If it's a qx6850 then that should work, hmmm. You can always check the cpu support list by going to the manufactures page for that product, like here for the p6n diamond. Your sure it is the p6n diamond and not the p6n platinum or other variation right? p6n diamond is the only 680i of the p6n family, the rest are 650i, and not very good. I can't tell you exactly why some don't support the other different die sizes, could be simply a marketing thing, or it could be a result of the chipset not being programed for the shrink.

Now, if qx6850 is your chip, it should work, but it will need the latest bios. It looks like it came out in november, so I don't know why that wouldn't already be on your board, but you may need to flash it. Try to get your hands on another core 2 proc (65nm, one that says since 1.2 on that list above) and see if you can boot up that way. Then flash the latest bios and you should be good to go.
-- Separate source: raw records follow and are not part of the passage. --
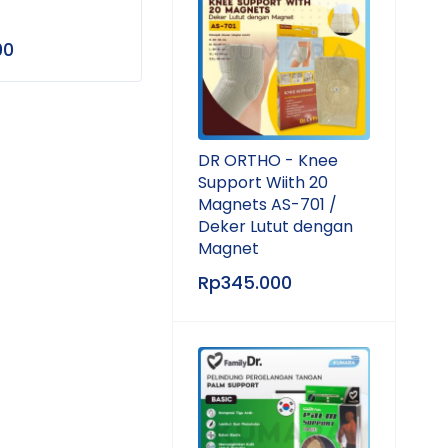
00
Rp
940.000
Rp
2
DR ORTHO - Knee
Support Wiith 20
Magnets AS-701 /
Deker Lutut dengan
Magnet
Rp
345.000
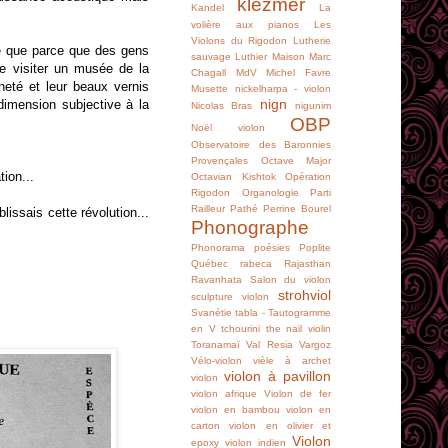
klezmer
Kandel
La
volière aux pianos
Les
Violons du Rigodon
Lutherie
té que parce que des gens
sauvage
Luthier
Maison
Marc
de visiter un musée de la
Chagall
MdV
Michel Favre
eté et leur beaux vernis
Musette
nickelharpa - violon
nign
 dimension subjective à la
Nicolas Bras
nigunim
OBP
Noël violon
Observatoire des Baronnies
Provençales
Octave Major
ion...
Octavian Kishtok
Opération
Rigodon
Organologie
Parti
Railleur
Pathé
Perrine Bourel
issais cette révolution...
Phonographe
Phonorama
poésies
Poplite
Québec
rabeca
Rajasthan
Ravanhata
Salon du violon
strohviol
sculpture violon
Svanétie
tabla -
Tautogramme
en V
tchourini
the nail violin
Toranamaï
Val Resia
Vargoz
Vélo-violon
vièle à archet
violon à pavillon
violon
violon afrique
Violon de fer
violon en bambou
violon en
carton
violon en olivier et
Violon
epoxy
violon indien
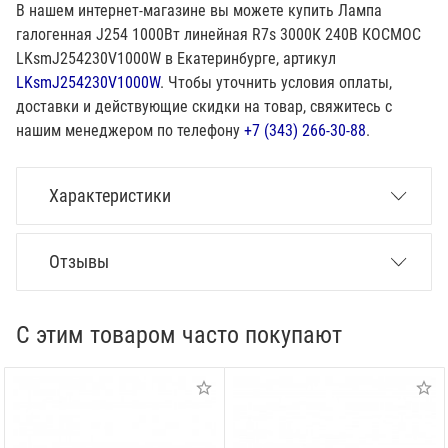
В нашем интернет-магазине вы можете купить Лампа
галогенная J254 1000Вт линейная R7s 3000К 240В КОСМОС
LKsmJ254230V1000W в Екатеринбурге, артикул
LKsmJ254230V1000W
. Чтобы уточнить условия оплаты,
доставки и действующие скидки на товар, свяжитесь с
нашим менеджером по телефону
+7 (343) 266-30-88
.
Характеристики
Отзывы
С этим товаром часто покупают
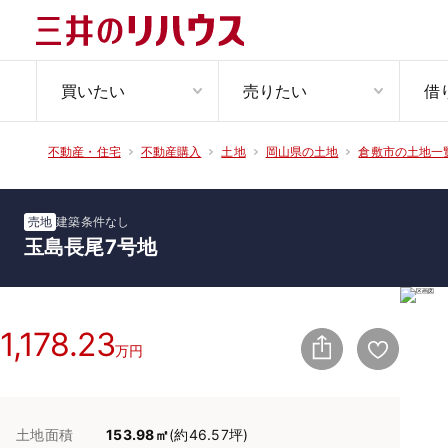
買いたい
売りたい
借
不動産・住宅
不動産購入
土地
岡山県の土地
倉敷市の土地一
売地
建築条件なし
玉島長尾7号地
1,178.23
万円
土地面積
153.98㎡
(約46.57坪)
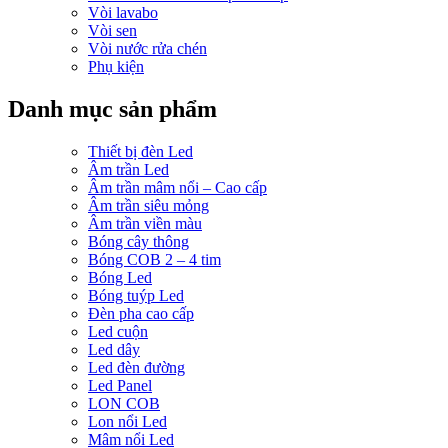
Vòi lavabo
Vòi sen
Vòi nước rửa chén
Phụ kiện
Danh mục sản phẩm
Thiết bị đèn Led
Âm trần Led
Âm trần mâm nổi – Cao cấp
Âm trần siêu mỏng
Âm trần viền màu
Bóng cây thông
Bóng COB 2 – 4 tim
Bóng Led
Bóng tuýp Led
Đèn pha cao cấp
Led cuộn
Led dây
Led đèn đường
Led Panel
LON COB
Lon nổi Led
Mâm nổi Led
@pepsi no none of the 6xx chips support 45nm procs of any kind to afaik.


----------



## 1ANGRYPITBULL (Jul 4, 2008)

That being said, and if I can find another 65nm proc that allows the board to post...does that mean we think the CPU I have is DOA?  Or is it just not supported?


----------



## farlex85 (Jul 4, 2008)

1ANGRYPITBULL said:


> That being said, and if I can find another 65nm proc that allows the board to post...does that mean we think the CPU I have is DOA?  Or is it just not supported?



If another proc gets it to post, then check the bios, but likely that will mean you have to flash the latest bios to use the qx6850, which can be done w/ the tool on msi's website easily. But after that it should work. If not, then yeah, have to start looking at hardware failure.


----------